StarDrifter and Isfrael, protected by Drago’s enchantment, watched silently. Tears streamed down their faces, and Isfrael reached out and leaned a hand on his grandfather’s shoulder.

Who comforted who, neither knew, but both drew strength from the physical contact. A piercing scream rose on the shoulders of the wind, growing in intensity and density until it seemed as if it filled the entire world.

It was the Lake, dying, and weeping in its death.

On the ridge, the woman wailed with it, and sank to her knees, tearing at her hair with her hands.

Almost as suddenly as it had arrived, the whirling maelstrom vanished, and WolfStar blinked, cleared away the glass shards that had embedded themselves in his eyelashes and hair, and stared out at what had once been the Lake.

All traces of water and glass had gone, and the Demons—now back to their humanoid forms and attired again in innocent pastel robes—pointed and exclaimed excitedly.

What had once been a Lake was now a garden, but a garden such as WolfStar had never seen previously.

It was a garden snatched from the darkest pits of the AfterLife, a wasteland, an abomination. The ground, gradually rising to a small hillock in what had once been the centre of the Lake, was cracked and scarred, bare-baked earth with no grass, no life, and no hope of life. Trees stood bare-branched and blackened, as if consumed in some ancient conflagration that they’d never recovered from. Rambling roses hung from trees and rusted trellises, their leaves and blossoms only a distant memory, flowering instead with needled thorns that reached out like traps.
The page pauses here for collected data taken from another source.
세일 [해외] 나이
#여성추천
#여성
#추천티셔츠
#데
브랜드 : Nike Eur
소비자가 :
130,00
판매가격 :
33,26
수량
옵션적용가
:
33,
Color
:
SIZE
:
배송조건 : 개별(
The centre hillock was barren, save for a windstorm that spun around and around on its crest, thick with dust and the thick, thorny tendrils of a rose bush.

“Movement,” Sheol said with immense satisfaction. “Come.”
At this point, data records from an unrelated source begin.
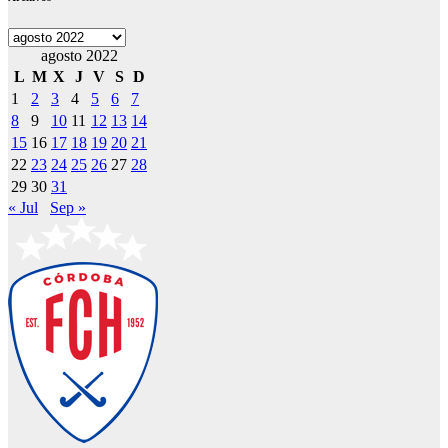
Archivos
agosto 2022
L
M
X
J
V
S
D
1
2
3
4
5
6
7
8
9
10
11
12
13
14
15
16
17
18
19
20
21
22
23
24
25
26
27
28
29
30
31
« Jul
Sep »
StarLaughter tugged at WolfStar’s chain, but he’d been ready for her, and rose and stumbled forward before she cut off his breathing. Mot and Barzula seized the boy and girl, throwing them over their shoulders, and striding into the wasteland with no mind for the thorns that reached out to scratch and mar.

WolfStar could not be so disdainful. He cried out each time a thorn hooked into his flesh, sometimes becoming so entangled in thorns that StarLaughter—the thorns appeared to completely ignore her—had to tug with all her strength to pull him free. By the time they approached the hillock he was covered in bloody scratches, and his wings had suffered so badly they were almost completely defeathered.